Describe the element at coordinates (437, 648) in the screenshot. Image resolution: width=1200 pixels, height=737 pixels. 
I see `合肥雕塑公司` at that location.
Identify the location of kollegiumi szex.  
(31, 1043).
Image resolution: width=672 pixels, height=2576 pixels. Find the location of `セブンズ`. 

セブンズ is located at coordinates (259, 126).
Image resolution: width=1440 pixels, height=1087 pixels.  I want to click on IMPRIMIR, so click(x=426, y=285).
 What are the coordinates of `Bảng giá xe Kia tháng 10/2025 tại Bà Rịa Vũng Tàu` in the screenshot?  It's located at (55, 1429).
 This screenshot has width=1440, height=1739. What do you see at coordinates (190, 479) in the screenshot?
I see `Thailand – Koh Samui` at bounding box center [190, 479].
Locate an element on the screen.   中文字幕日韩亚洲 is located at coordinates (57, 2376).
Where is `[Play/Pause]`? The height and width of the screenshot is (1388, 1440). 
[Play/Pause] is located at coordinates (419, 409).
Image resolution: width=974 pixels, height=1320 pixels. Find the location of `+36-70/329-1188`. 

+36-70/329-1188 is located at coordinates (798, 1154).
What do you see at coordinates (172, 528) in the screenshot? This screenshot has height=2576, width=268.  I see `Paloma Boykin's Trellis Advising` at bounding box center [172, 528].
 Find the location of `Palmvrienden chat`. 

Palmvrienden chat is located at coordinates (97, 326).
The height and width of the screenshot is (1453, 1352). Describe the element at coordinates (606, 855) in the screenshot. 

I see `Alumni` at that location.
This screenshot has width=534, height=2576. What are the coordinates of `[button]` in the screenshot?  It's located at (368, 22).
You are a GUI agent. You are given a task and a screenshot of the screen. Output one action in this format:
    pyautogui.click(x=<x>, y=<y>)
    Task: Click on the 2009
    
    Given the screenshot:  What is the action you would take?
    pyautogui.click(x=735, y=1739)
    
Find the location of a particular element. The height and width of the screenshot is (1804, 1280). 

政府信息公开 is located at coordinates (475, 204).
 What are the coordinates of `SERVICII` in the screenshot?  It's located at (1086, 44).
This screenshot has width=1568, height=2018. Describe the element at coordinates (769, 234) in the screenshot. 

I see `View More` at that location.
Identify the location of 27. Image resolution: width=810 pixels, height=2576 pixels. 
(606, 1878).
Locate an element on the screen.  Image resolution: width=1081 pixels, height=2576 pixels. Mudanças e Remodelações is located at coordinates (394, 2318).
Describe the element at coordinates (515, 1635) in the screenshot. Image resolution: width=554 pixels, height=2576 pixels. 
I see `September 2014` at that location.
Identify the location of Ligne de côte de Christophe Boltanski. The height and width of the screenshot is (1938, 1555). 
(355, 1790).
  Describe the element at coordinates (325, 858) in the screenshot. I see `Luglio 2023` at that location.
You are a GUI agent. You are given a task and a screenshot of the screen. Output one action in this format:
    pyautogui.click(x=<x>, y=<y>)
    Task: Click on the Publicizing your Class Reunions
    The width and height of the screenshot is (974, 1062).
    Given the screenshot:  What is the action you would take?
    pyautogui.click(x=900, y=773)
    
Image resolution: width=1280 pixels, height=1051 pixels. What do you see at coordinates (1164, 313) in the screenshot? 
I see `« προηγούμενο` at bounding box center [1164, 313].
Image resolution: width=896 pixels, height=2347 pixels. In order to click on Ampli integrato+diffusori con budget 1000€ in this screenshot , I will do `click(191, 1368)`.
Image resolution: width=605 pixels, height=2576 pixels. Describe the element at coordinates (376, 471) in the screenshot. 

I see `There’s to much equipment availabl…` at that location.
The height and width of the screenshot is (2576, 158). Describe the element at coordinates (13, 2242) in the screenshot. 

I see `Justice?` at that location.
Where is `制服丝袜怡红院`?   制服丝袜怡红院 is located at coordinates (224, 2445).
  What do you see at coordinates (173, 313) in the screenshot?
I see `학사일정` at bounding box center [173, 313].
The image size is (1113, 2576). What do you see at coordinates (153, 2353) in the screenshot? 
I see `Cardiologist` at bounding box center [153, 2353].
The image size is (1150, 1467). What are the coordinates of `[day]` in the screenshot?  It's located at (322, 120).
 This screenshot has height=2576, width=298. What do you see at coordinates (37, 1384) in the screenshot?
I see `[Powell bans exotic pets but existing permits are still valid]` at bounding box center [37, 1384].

********************

■ PROBLEM TO SOLVE
Output the listing above without altering a single character.

■ RESPONSE TO THIS EXERCISE
Describe the element at coordinates (437, 648) in the screenshot. Image resolution: width=1200 pixels, height=737 pixels. 
I see `合肥雕塑公司` at that location.
Identify the location of kollegiumi szex.  
(31, 1043).
Image resolution: width=672 pixels, height=2576 pixels. Find the location of `セブンズ`. 

セブンズ is located at coordinates (259, 126).
Image resolution: width=1440 pixels, height=1087 pixels.  I want to click on IMPRIMIR, so click(x=426, y=285).
 What are the coordinates of `Bảng giá xe Kia tháng 10/2025 tại Bà Rịa Vũng Tàu` in the screenshot?  It's located at (55, 1429).
 This screenshot has width=1440, height=1739. What do you see at coordinates (190, 479) in the screenshot?
I see `Thailand – Koh Samui` at bounding box center [190, 479].
Locate an element on the screen.   中文字幕日韩亚洲 is located at coordinates (57, 2376).
Where is `[Play/Pause]`? The height and width of the screenshot is (1388, 1440). 
[Play/Pause] is located at coordinates (419, 409).
Image resolution: width=974 pixels, height=1320 pixels. Find the location of `+36-70/329-1188`. 

+36-70/329-1188 is located at coordinates (798, 1154).
What do you see at coordinates (172, 528) in the screenshot? This screenshot has height=2576, width=268.  I see `Paloma Boykin's Trellis Advising` at bounding box center [172, 528].
 Find the location of `Palmvrienden chat`. 

Palmvrienden chat is located at coordinates (97, 326).
The height and width of the screenshot is (1453, 1352). Describe the element at coordinates (606, 855) in the screenshot. 

I see `Alumni` at that location.
This screenshot has width=534, height=2576. What are the coordinates of `[button]` in the screenshot?  It's located at (368, 22).
You are a GUI agent. You are given a task and a screenshot of the screen. Output one action in this format:
    pyautogui.click(x=<x>, y=<y>)
    Task: Click on the 2009
    
    Given the screenshot:  What is the action you would take?
    pyautogui.click(x=735, y=1739)
    
Find the location of a particular element. The height and width of the screenshot is (1804, 1280). 

政府信息公开 is located at coordinates (475, 204).
 What are the coordinates of `SERVICII` in the screenshot?  It's located at (1086, 44).
This screenshot has width=1568, height=2018. Describe the element at coordinates (769, 234) in the screenshot. 

I see `View More` at that location.
Identify the location of 27. Image resolution: width=810 pixels, height=2576 pixels. 
(606, 1878).
Locate an element on the screen.  Image resolution: width=1081 pixels, height=2576 pixels. Mudanças e Remodelações is located at coordinates (394, 2318).
Describe the element at coordinates (515, 1635) in the screenshot. Image resolution: width=554 pixels, height=2576 pixels. 
I see `September 2014` at that location.
Identify the location of Ligne de côte de Christophe Boltanski. The height and width of the screenshot is (1938, 1555). 
(355, 1790).
  Describe the element at coordinates (325, 858) in the screenshot. I see `Luglio 2023` at that location.
You are a GUI agent. You are given a task and a screenshot of the screen. Output one action in this format:
    pyautogui.click(x=<x>, y=<y>)
    Task: Click on the Publicizing your Class Reunions
    The width and height of the screenshot is (974, 1062).
    Given the screenshot:  What is the action you would take?
    pyautogui.click(x=900, y=773)
    
Image resolution: width=1280 pixels, height=1051 pixels. What do you see at coordinates (1164, 313) in the screenshot? 
I see `« προηγούμενο` at bounding box center [1164, 313].
Image resolution: width=896 pixels, height=2347 pixels. In order to click on Ampli integrato+diffusori con budget 1000€ in this screenshot , I will do `click(191, 1368)`.
Image resolution: width=605 pixels, height=2576 pixels. Describe the element at coordinates (376, 471) in the screenshot. 

I see `There’s to much equipment availabl…` at that location.
The height and width of the screenshot is (2576, 158). Describe the element at coordinates (13, 2242) in the screenshot. 

I see `Justice?` at that location.
Where is `制服丝袜怡红院`?   制服丝袜怡红院 is located at coordinates (224, 2445).
  What do you see at coordinates (173, 313) in the screenshot?
I see `학사일정` at bounding box center [173, 313].
The image size is (1113, 2576). What do you see at coordinates (153, 2353) in the screenshot? 
I see `Cardiologist` at bounding box center [153, 2353].
The image size is (1150, 1467). What are the coordinates of `[day]` in the screenshot?  It's located at (322, 120).
 This screenshot has height=2576, width=298. What do you see at coordinates (37, 1384) in the screenshot?
I see `[Powell bans exotic pets but existing permits are still valid]` at bounding box center [37, 1384].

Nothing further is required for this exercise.